Wednesday, November 21, 2012
I hope for you faithful reader, a blessed Thanksgiving. This holiday can be filled with joy or frought with heartache and everywhere in between. May we all have the capacity to stop and be thankful for the blessings in our lives however large or small. A blessed day to you.
Tuesday, November 20, 2012
Our chapter does a bi-annual doll auction as part of our annual auction to raise money for both our Wee Care and Education Programs. I had every good intention in getting more made for the auction, but you know that road to he** is paved with good intentions. That is what my mother always said. Oh well. Onward and upward!
This year's dress came from "Dolly's Wardrobe" by Children's Corner. I used Marilyn.
The dress is made from a poly/cotton gingham with a ribbon out of the ribbon tin. I have no idea what I bought either for, I was just glad they were both there when I needed them two days before the auction! I have never made the full sized version of this dress but I do know you never could make it from corduroy. There are 10 layers of fabric where the sleeve meets the shoulder seam. TEN! The bodice and bodice overlay are both lined as well as the sleeve being lined.

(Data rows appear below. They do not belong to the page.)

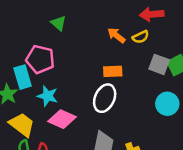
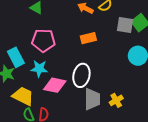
pink pentagon: (40, 59) -> (43, 40), moved
white ellipse: (105, 98) -> (81, 75), moved

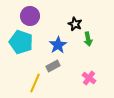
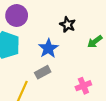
green arrow: (88, 39) -> (95, 42), moved, turned 64
pink cross: (89, 78) -> (83, 86), turned 32

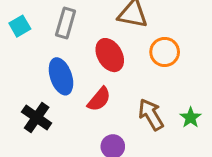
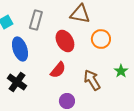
blue ellipse: (61, 76) -> (20, 49), moved
green star: (191, 118) -> (121, 71), moved

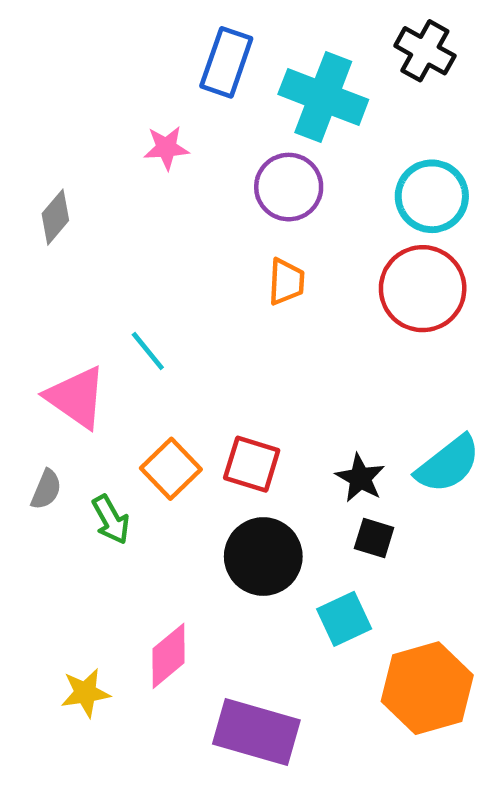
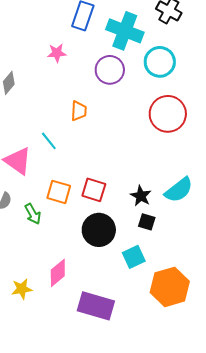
cyan circle: (432, 196) -> (160, 62), moved
orange trapezoid: (286, 282) -> (79, 111), moved
orange square: (171, 469) -> (59, 192), turned -30

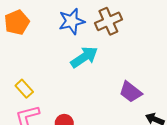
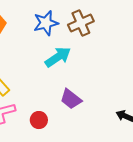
purple trapezoid: (131, 92) -> (71, 99), moved

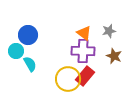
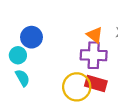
cyan semicircle: (30, 64) -> (22, 78), moved
red rectangle: (85, 76) -> (96, 83), turned 66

Ten layers at the seam. That is a lot of layers.
You may not be able to tell, but the overlay is reversed from the intended direction. I don't think the dolly or the dolly's little girl will notice. A simple dress but it was finished.
This is just a portion of what was made for the doll. There is quite a lot that isn't pictured and this is not the best picture. I apologize.
This amazing ensemble was made by another chapter member. Anne G posted this picture on Facebook. The picture doesn't do it justice. Gorgeous smocked coat, hat and muff.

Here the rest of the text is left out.